I went walking through the Fashion District to the other place known for fabrics, Michael Levine. Damn if they didn’t have a shade of pink that was really, really close to my salmon pink jacket—but still not quite close enough to have a pair of pants made from it.

I love downtown Los Angeles for the sheer chaos of it all. I do not want to live there, but I sure love visiting a few times a year. The hustle and the bustle and the energy cannot be denied. The sights, the sounds, the smells, the people-watching, it’s all very overwhelming. Downtown LA is an interesting place where Italians, African Americans, Jews, Asians, Latinos, and Middle Eastern people all work together in the most densely populated, cutthroat environment imaginable. A four-block stretch of Los Angeles Street houses a number of men’s clothing shops catering to African American men. This is always my favorite area downtown. I love these places, being a white guy buying an Italian suit from a Mexican guy surprised that a Caucasian walked in his shop that caters exclusively to African Americans. It’s one of the greatest and simplest examples of the “Los Angeles experience” I can think of.

When I was a young kid, newly arrived from the state of Missouri, the multiculturalism of this place freaked me out. I wasn’t used to it. I wasn’t raised to be racist, but it was just so different from what I was used to. Everything is still pretty segregated in Missouri, but here in Los Angeles, if you’re hustling to make a buck, you don’t really have time to be racist or worry about such things. Things happen too quickly. After a year or two or being out here, I never thought about it again, and now I see how much it helps this place be incredibly productive and creative. It was a good growth experience for me. Going downtown today and getting thrown in the blender of humanity once again reminded me of that period of learning experience in my life.
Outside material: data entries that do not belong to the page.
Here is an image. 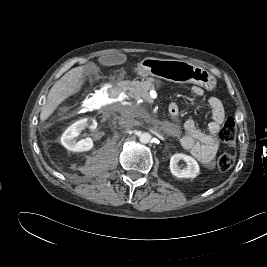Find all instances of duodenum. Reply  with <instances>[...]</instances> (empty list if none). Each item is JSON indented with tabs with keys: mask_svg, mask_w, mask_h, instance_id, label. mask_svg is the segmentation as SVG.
<instances>
[{
	"mask_svg": "<svg viewBox=\"0 0 267 267\" xmlns=\"http://www.w3.org/2000/svg\"><path fill=\"white\" fill-rule=\"evenodd\" d=\"M127 88H128V82L122 81L119 85H115L112 88V95L115 98H122L125 95ZM169 114L172 117H175L177 115V113L172 108H169Z\"/></svg>",
	"mask_w": 267,
	"mask_h": 267,
	"instance_id": "duodenum-1",
	"label": "duodenum"
}]
</instances>
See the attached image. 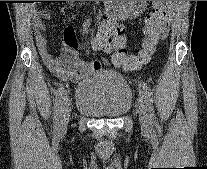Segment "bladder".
<instances>
[{
  "instance_id": "1",
  "label": "bladder",
  "mask_w": 207,
  "mask_h": 169,
  "mask_svg": "<svg viewBox=\"0 0 207 169\" xmlns=\"http://www.w3.org/2000/svg\"><path fill=\"white\" fill-rule=\"evenodd\" d=\"M132 100L130 85L118 74L106 70L79 82L75 92L77 111L100 118L124 115Z\"/></svg>"
}]
</instances>
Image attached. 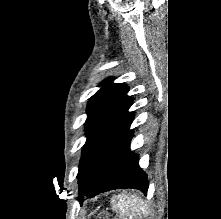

I didn’t find the exact gabardine I was looking for (if anybody can help me with that, I’ve posted a couple photos of what I’m looking for). But I did buy a nice black 100% Italian wool suit, a new pair of shiny black Stacey Adams shoes, a couple dress shirts, and a nice Italian leather belt.

As The Coasters sang in the song “Shoppin’ for Clothes,” (a doo-wop song written by two Jewish men, Jerry Lieber and Mike Stoller, and performed by an African American vocal group here in Los Angeles, naturally):

“Stand in the mirror, and DIG YOURSELF.”